Supplementary Figure 7: NMD recognizes and degrades transcripts bearing GC-rich 3’ UTRs

(A-B) Sequence composition of CUG repeat sequences in the 3’UTR contributes to NMD transcript recognition for degradation. (A) Schematic drawing of the GC-rich or AT-rich plasmids for expressions in C. elegans muscle cells. (B) Fluorescent microscopy images of strains expressing a GFP with a 300bp ‘artificial’ insert in their 3’UTR containing the following GC percentages: 31%, 32%, 60% and 70%. Also included are the control strains containing 3’UTR inserts cloned from A. thaliana (34%GC) and P. aeruginosa (66%GC). These strains are shown in a wt background and in the background of the following smg mutants: smg-1(5861), smg-2(qd101) and smg-6(r896). The ‘fluorescence’ observed in the 60%GC and 70%GC strains in a wild type background corresponded to the characteristic gut autofluorescence, and no GFP signal was observed in the body wall muscle cells of these animals.

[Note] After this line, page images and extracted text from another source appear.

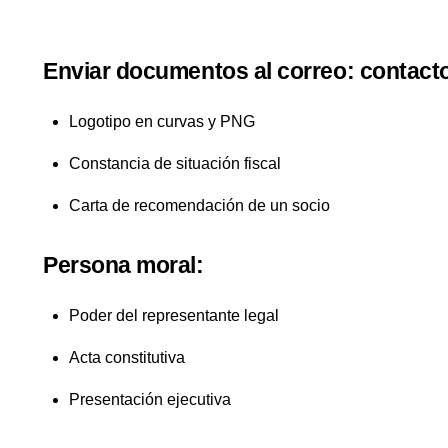
Enviar documentos al correo:
contact
Logotipo en curvas y PNG
Constancia de situación fiscal
Carta de recomendación de un socio
Persona moral:
Poder del representante legal
Acta constitutiva
Presentación ejecutiva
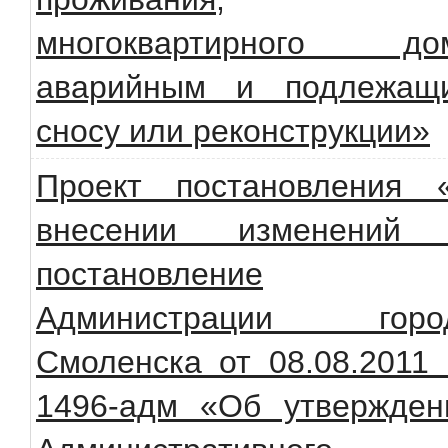
многоквартирного до
аварийным и подлежащ
сносу или реконструкции»
Проект постановления 
внесении изменений
постановление
Администрации горо
Смоленска от 08.08.2011
1496-адм «Об утвержден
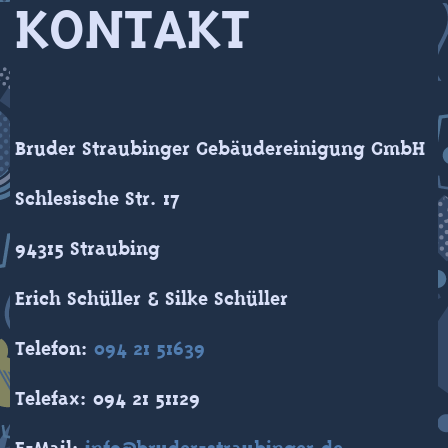
KONTAKT
Bruder Straubinger Gebäudereinigung GmbH
Schlesische Str. 17
94315 Straubing
Erich Schüller & Silke Schüller
Telefon:
094 21 51639
Telefax: 094 21 51129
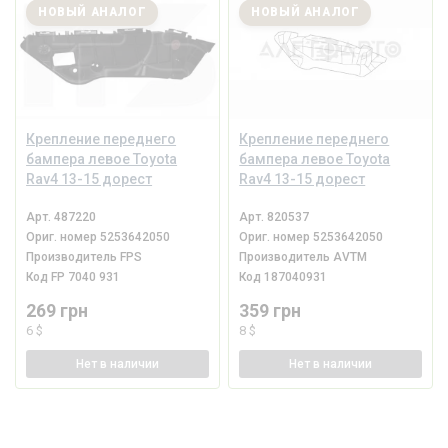
НОВЫЙ АНАЛОГ
НОВЫЙ АНАЛОГ
Крепление переднего
Крепление переднего
бампера левое Toyota
бампера левое Toyota
Rav4 13-15 дорест
Rav4 13-15 дорест
Арт.
487220
Арт.
820537
Ориг. номер
5253642050
Ориг. номер
5253642050
Производитель
FPS
Производитель
AVTM
Код
FP 7040 931
Код
187040931
269 грн
359 грн
6 $
8 $
Нет
в наличии
Нет
в наличии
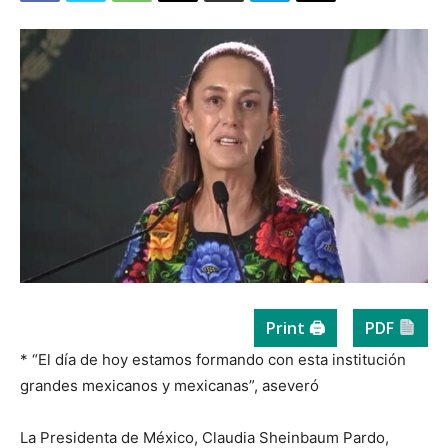
Print 🖨
PDF
* “El día de hoy estamos formando con esta institución
grandes mexicanos y mexicanas”, aseveró
La Presidenta de México, Claudia Sheinbaum Pardo,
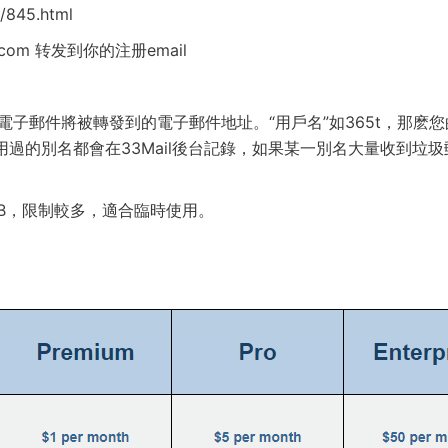
/845.html
.com
转发到你的注册email
l電子郵件將被轉發到的電子郵件地址。“用戶名”如365t，那麽
m。使用過的別名都會在33Mail後台記錄，如果某一別名大量收到垃
0MB，限制較多，適合臨時使用。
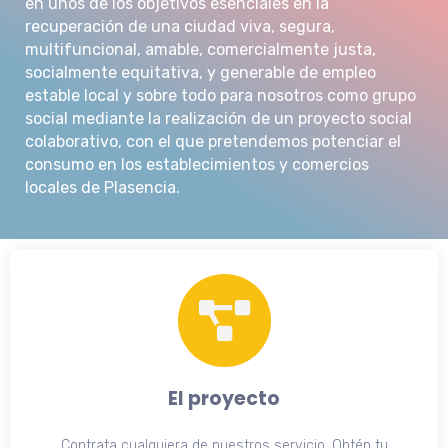
en unos de los objetivos esenciales en la
recuperación de una ciudad viva, segura,
multifuncional, amable, comercialmente justa,
socialmente equitativa, y generable de empleo
estable local y sobre todo para nosotros como grupo
social mediante la realización de un proyecto social
colaborativo, con el que pretendemos potenciar el
consumo en los establecimientos y comercios
locales de Plasencia.
El proyecto
Contrata cualquiera de nuestros servicio. Obtén tu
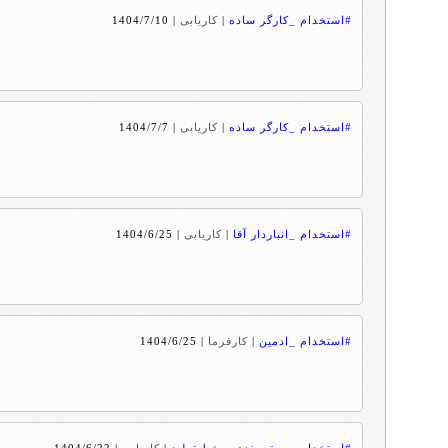
#استخدام _کارگر ساده
|
کاریابی
|
1404/7/10
#استخدام _کارگر ساده
|
کاریابی
|
1404/7/7
#استخدام _انباردار آقا
|
کاریابی
|
1404/6/25
#استخدام _ادمین
|
کارفرما
|
1404/6/25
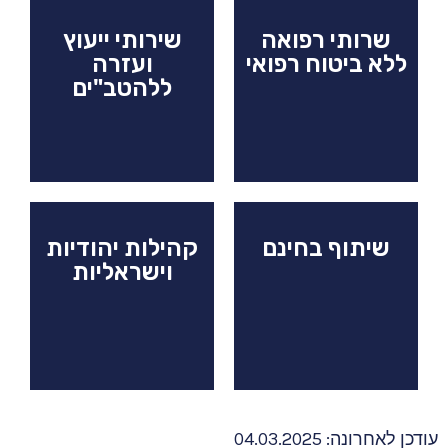
שרותי רפואה
שירותי ייעוץ
ללא ביטוח רפואי
ועזרה
ללהטב"ים
שיתוף בחינם
קהילות יהודיות
וישראליות
עודכן לאחרונה: 04.03.2025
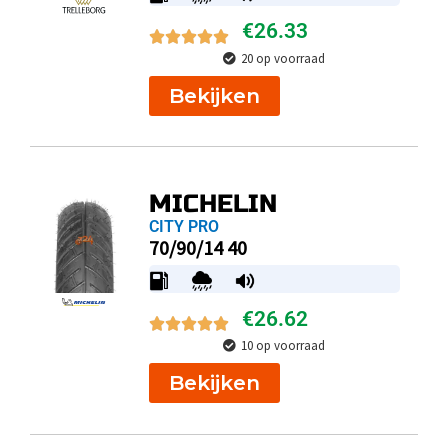
€
26.33
20 op voorraad
Bekijken
MICHELIN
CITY PRO
70/90/14 40
€
26.62
10 op voorraad
Bekijken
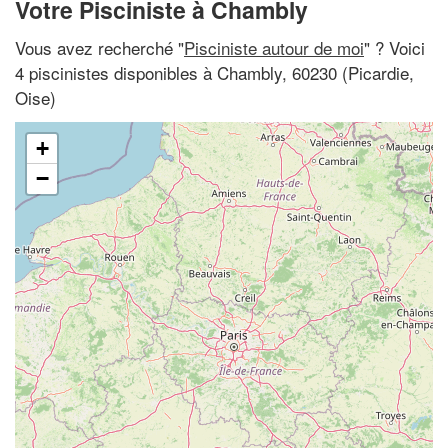
Votre Pisciniste à Chambly
Vous avez recherché "
Pisciniste autour de moi
" ? Voici
4 piscinistes disponibles à Chambly, 60230 (Picardie,
Oise)
+
−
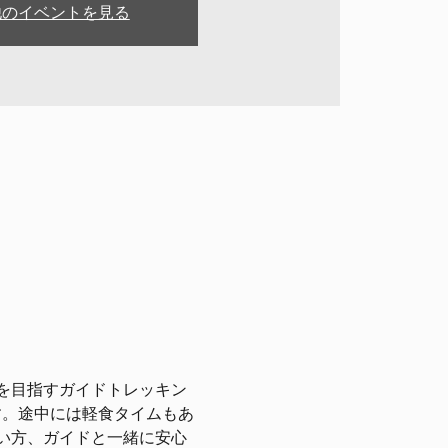
他のイベントを見る
を目指すガイドトレッキン
す。途中には軽食タイムもあ
い方、ガイドと一緒に安心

Images were taken of animals at the L4 stage. Bar, 100 μm. (C-D) Western blot analysis of UPF1 down-regulation (24h post-transfection) by siRNA pool of unaffected (C) and DM1 (D) fibroblast cells, using UPF1-specific antibody. Fibroblasts showed a decrease of 40% in UPF1 levels relative to cells transfected with scrambled siRNAs (mock cells) in both unaffected (C) as well as DM1 (D) cells. GAPDH levels were used for normalization across samples.